Two years ago, this very week, my dear friend, Raider joined me at the Rainbow Bridge. His mom Gina and his dad were heartbroken.
Raider set his mind on a single goal: He needed to find another dog to help rebuild his parents’ heart.
He soon found Presley. Raider managed to bring them together, and then he rested.
Two years later, under sudden, and tragic circumstances, Presley has joined Raider at the Bridge.
It takes five minutes to fall in love with a dog. It takes 50 years to stop mourning a dog’s passing. It seems that, after falling in love in five minutes, and facing a lifetime of mourning, a parent should get more than two years with a pup.
When I first arrived at the Bridge and was confronted with a dog’s passing, too tragic, and too soon, like Presley, I would fly up to the top of the tallest mountain to confront the Big Guy. He always had a reason: Dogs age given only so many heartbeats; when Romey passed too young he told me that every soul’s passing is unfair; when Tupper became and Angel, he told me men were made in his image so if man was fallible so was he; when Cooper’s mortal journey ended the Big Guy said life should be measured in love and not days lived; Angel Apollo, when his sister Shakira joined us, told me to never question the Big Guy’s motives; and when Logan passed Big Guy ordered me to mourn the bad but remember the good.

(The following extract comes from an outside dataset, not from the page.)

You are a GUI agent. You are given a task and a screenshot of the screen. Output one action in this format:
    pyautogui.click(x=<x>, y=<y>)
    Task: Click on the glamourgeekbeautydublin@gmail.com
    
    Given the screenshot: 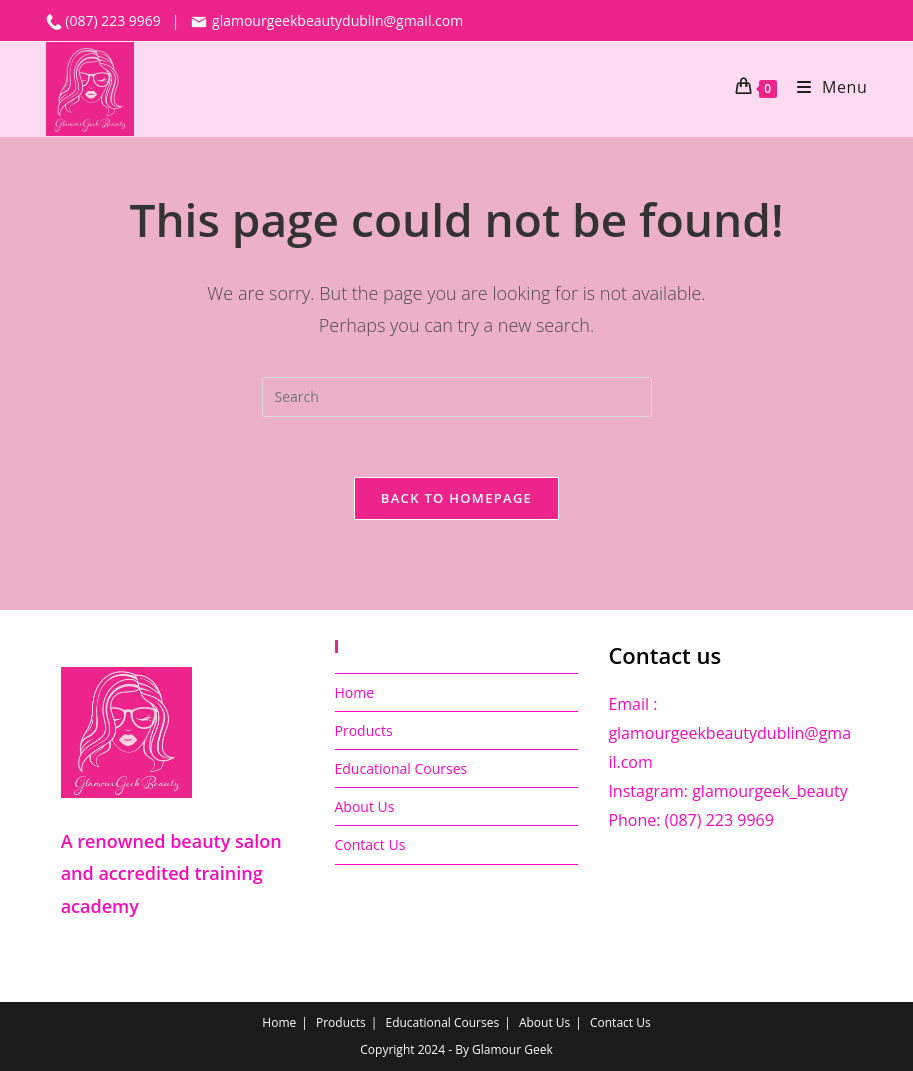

I didn’t visit the Big Guy after Raider and Presley were united here at the Bridge. I don’t know if I had heard it all, or if I didn’t want to hear any more. Maybe all these passings had caused me to lose faith in his wisdom.
The next day, when Rabbit arrived, after eating a mushroom, another foolish, useless death, my belief in the Big Guy’s reasons faded even more.
I would like to tell you that my faith has been restored. Right now that would be a lie. Presley’s mom’s tears, coming after the tears for Raider have barely dried, and the tears for Rabbit have washed away my faith.
But I still have a belief that I will rediscover my faith: When a rescued dog licks his parent for the first time, when prayers are answered and a sick dog is healthy again, and when a human and a dog stare into one another’s eyes, and the love is so strong, I can feel it in my heart and makes me feel like it will burst.
I hope that Presley’s parents and that Rabbit’s mom can find their faith too.
Faith is a terrible thing to lose.
Almost as bad a losing a beloved pup.